**Task goal**
Print out the entries from the line containing "Mask liver. Wrap" through the last line, exactly, and print nothing else. Pictures are not copied.

**Information shown**
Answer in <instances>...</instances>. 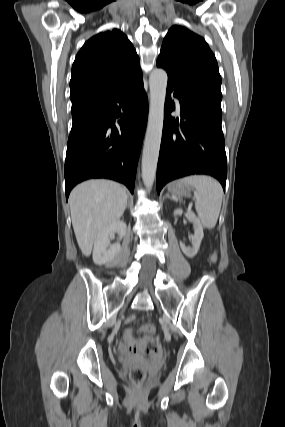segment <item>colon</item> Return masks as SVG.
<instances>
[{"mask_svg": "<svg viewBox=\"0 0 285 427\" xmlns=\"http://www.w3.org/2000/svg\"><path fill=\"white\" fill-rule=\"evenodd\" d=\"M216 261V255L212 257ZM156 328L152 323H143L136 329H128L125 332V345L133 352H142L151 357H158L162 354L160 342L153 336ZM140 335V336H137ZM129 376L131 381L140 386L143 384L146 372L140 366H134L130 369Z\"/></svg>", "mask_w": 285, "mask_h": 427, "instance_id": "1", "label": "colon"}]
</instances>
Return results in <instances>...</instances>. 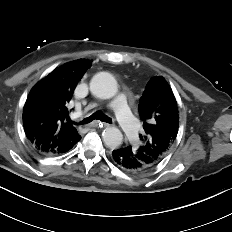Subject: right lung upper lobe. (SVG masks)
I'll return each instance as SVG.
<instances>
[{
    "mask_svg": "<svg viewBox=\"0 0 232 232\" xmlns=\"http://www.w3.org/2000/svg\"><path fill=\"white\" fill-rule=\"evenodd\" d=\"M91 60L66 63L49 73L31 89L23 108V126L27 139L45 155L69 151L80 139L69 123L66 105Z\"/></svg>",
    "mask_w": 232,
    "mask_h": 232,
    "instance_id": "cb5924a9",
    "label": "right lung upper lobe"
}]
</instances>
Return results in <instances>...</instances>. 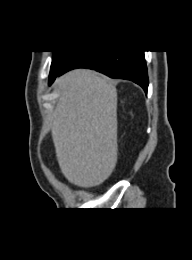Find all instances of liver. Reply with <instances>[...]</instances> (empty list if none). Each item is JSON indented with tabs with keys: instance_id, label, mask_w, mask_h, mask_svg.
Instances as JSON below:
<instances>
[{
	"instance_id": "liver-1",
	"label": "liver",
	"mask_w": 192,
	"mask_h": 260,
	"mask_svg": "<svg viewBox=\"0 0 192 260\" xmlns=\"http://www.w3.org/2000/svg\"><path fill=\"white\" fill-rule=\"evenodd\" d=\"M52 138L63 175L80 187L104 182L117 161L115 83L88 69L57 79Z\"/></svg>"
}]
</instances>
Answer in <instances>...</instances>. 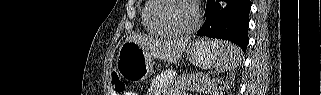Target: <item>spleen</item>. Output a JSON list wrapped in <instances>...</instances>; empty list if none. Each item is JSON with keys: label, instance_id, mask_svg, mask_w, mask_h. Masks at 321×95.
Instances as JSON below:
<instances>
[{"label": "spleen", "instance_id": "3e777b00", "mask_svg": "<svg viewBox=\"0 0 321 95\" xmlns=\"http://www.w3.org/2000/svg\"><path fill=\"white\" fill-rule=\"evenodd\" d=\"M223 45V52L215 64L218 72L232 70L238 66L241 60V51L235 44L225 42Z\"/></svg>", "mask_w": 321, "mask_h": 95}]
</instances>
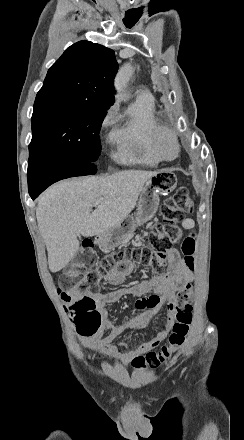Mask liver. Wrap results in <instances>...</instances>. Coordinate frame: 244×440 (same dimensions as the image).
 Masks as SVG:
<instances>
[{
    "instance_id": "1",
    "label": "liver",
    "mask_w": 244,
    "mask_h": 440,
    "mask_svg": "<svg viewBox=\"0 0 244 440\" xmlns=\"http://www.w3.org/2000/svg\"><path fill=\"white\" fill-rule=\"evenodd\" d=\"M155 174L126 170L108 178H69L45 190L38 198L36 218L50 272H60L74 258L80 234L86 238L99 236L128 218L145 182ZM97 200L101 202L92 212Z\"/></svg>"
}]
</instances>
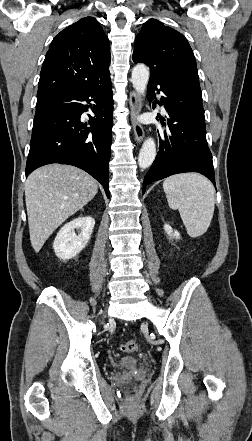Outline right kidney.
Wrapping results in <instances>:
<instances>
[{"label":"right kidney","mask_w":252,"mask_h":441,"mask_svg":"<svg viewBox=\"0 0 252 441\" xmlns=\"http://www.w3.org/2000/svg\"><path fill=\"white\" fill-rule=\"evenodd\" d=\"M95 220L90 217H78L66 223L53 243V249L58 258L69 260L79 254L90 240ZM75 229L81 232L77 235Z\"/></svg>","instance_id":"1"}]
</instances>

**Reply to the task**
Mask liver. Wrap results in <instances>...</instances>. Coordinate frame: 244×440 (same dimensions as the image).
 Masks as SVG:
<instances>
[{
    "instance_id": "1",
    "label": "liver",
    "mask_w": 244,
    "mask_h": 440,
    "mask_svg": "<svg viewBox=\"0 0 244 440\" xmlns=\"http://www.w3.org/2000/svg\"><path fill=\"white\" fill-rule=\"evenodd\" d=\"M155 174L126 170L108 178H69L45 190L38 198L36 218L50 272H60L74 258L80 234L86 238L99 236L128 218L145 182ZM97 200L101 202L92 212Z\"/></svg>"
}]
</instances>
Outline right kidney.
Wrapping results in <instances>:
<instances>
[{"label":"right kidney","mask_w":252,"mask_h":441,"mask_svg":"<svg viewBox=\"0 0 252 441\" xmlns=\"http://www.w3.org/2000/svg\"><path fill=\"white\" fill-rule=\"evenodd\" d=\"M95 220L90 217H78L66 223L53 243V249L58 258L69 260L79 254L90 240ZM75 229L81 232L77 235Z\"/></svg>","instance_id":"1"}]
</instances>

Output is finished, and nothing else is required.